Heures d'ouverture des magasins: une balle dans le pied des autres

 | Paru dans Entreprise romande  | Auteur : Pierre Cormon

La votation du 19 mai, qui a vu les Genevois accepter que les commerces ouvrent trois dimanches par an, donnera un peu d’air à un secteur qui en a bien besoin. Les problèmes de fond demeurent néanmoins, et notamment celui des heures d’ouverture. Voilà plusieurs années que les partenaires sociaux genevois sont en désaccord à ce sujet. Le patronat estime que les horaires doivent être élargis pour faire face à l’évolution des habitudes de consommation et à la concurrence de la France voisine. Les syndicats répondent qu’il s’agirait d’une dégradation inacceptable des conditions de travail. Résultat: un statu quo qui dure depuis des années.

Comme ni le patronat ni les syndicats ne contrôlent les mutations de la société, le marché exploite la moindre brèche pour répondre à la demande des consommateurs. Des magasins de France voisine étendent leurs heures d’ouverture pour accueillir les Suisses frustrés par celles, trop restrictives, en vigueur dans leur canton. Les grandes gares se transforment en véritable centres commerciaux ouverts le soir et le dimanche, profitant de ce que la réglementation sur les heures d’ouverture ne s’applique pas à elles. Les dépanneurs, qu’elle ne concerne pas non plus puisqu’ils sont en principe des entreprises familiales sans employés, élargissent leurs horaires et leur assortiment, parfois au prix de journées de travail interminables qu’aucune convention collective ne légitimerait. Migros et Coop font distribuer leurs produits par des franchisés indépendants, dont certains ouvrent le soir et le dimanche. Des consommateurs font des achats le soir à la maison, sur internet et on commence à voir apparaître des magasins sans personnel, une formule qui, si elle a du succès, arrivera un jour ou l’autre à Genève. La situation est donc totalement inégale. Les commerçants traditionnels doivent respecter des horaires très stricts et souffrent d’une érosion parfois dramatique de leur chiffre d’affaires.

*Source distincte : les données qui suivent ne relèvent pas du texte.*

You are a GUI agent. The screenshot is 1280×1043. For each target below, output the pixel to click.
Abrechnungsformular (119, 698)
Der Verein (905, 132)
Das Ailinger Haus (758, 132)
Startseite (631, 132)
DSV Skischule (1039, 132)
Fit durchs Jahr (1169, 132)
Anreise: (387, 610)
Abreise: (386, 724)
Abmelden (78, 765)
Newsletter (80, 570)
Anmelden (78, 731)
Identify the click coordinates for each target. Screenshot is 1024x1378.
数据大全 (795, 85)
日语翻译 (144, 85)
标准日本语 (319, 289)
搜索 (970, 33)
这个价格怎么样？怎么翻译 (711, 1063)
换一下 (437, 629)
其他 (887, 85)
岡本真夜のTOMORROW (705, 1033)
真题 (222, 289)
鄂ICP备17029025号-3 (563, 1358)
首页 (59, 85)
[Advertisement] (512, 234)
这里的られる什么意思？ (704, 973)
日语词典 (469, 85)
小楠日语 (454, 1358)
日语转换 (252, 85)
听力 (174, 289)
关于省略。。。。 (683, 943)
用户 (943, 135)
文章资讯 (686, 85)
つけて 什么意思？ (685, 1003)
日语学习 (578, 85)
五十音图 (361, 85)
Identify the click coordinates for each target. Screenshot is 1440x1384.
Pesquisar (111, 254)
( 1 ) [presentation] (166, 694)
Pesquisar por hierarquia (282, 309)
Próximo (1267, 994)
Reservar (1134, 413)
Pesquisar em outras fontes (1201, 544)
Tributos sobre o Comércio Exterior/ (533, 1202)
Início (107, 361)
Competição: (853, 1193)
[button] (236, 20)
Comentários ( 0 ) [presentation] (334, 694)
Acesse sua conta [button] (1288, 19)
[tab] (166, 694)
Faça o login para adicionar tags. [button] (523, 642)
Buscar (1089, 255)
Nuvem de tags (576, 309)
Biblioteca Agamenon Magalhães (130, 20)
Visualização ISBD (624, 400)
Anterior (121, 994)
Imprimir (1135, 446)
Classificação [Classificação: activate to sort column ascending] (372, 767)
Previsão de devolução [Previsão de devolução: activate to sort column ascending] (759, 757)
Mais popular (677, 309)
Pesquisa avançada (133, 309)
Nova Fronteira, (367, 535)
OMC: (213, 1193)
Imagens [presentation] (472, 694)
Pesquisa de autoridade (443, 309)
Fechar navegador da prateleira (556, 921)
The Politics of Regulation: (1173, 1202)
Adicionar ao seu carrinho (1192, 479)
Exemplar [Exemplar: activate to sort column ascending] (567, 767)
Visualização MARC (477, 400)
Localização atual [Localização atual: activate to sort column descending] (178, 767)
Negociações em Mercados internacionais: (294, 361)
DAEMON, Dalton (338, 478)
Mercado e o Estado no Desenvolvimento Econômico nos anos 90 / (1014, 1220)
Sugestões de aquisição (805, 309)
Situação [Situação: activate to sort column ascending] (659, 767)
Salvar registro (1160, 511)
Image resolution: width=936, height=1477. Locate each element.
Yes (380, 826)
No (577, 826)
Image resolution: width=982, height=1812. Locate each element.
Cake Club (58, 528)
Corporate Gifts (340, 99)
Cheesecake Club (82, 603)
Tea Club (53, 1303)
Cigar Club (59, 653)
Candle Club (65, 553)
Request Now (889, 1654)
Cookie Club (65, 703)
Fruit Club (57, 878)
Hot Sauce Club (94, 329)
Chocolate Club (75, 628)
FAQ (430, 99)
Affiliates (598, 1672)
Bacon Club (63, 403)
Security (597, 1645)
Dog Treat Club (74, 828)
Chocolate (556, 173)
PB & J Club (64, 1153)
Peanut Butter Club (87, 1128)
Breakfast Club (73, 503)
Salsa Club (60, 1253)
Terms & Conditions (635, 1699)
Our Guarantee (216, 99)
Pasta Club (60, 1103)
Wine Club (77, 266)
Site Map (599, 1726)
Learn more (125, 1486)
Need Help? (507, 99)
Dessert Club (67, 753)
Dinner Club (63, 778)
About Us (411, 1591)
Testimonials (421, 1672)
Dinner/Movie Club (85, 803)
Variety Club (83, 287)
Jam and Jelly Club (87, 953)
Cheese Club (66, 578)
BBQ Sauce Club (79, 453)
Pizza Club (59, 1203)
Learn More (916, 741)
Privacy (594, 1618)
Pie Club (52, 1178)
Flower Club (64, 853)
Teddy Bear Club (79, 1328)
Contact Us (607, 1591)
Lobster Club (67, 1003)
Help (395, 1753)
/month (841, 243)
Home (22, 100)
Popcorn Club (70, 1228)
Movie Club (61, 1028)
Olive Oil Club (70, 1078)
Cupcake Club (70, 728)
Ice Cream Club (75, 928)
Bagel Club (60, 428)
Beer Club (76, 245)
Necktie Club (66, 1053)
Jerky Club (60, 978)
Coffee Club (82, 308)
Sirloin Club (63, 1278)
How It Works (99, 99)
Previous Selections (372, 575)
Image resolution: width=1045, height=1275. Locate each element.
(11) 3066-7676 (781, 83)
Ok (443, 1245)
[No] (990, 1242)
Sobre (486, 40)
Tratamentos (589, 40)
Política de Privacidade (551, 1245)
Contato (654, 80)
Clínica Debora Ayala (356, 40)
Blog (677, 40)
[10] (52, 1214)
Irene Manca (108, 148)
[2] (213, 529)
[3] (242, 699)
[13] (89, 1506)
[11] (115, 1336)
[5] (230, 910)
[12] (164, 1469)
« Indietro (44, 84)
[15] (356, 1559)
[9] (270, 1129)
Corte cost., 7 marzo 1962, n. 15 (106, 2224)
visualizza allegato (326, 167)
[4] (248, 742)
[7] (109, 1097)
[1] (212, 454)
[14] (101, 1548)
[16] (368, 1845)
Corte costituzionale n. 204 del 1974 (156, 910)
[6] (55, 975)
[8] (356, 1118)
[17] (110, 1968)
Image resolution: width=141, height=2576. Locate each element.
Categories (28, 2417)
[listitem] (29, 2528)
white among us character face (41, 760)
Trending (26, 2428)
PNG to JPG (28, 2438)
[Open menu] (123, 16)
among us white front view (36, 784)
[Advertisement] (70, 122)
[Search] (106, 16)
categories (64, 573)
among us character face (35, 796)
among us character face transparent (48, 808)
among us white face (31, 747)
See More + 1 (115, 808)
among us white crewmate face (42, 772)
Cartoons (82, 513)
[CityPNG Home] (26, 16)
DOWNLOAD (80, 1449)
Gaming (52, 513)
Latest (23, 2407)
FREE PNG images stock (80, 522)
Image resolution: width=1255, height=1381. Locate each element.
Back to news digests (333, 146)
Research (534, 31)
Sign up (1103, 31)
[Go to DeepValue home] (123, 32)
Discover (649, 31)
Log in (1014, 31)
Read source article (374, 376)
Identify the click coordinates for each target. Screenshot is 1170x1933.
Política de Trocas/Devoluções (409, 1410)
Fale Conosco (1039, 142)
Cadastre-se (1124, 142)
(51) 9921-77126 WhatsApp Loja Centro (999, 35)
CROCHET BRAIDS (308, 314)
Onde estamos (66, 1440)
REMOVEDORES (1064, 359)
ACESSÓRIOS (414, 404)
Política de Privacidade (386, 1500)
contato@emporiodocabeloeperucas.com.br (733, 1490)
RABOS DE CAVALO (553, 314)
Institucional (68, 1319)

Autour d’eux se multiplient les acteurs qui n’y sont pas tenus, pour une raison ou une autre, et qui en profitent.

Morale de l’histoire: essayer de maintenir envers et contre tout une réglementation contraire à l’évolution de la société ne fonctionne pas. L’attitude des syndicats, dans ce dossier, conduit à encourager tout ce qu’ils prétendent combattre: la fragilisation des emplois traditionnels, le développement d’emplois plus précaires, la canalisation de la demande vers de nouveaux acteurs souvent hors du champ du partenariat social. C’est ce qui s’appelle se tirer une balle dans le pied. Ou plutôt dans celui des autres, en l’occurrence les commerçants traditionnels et les travailleurs.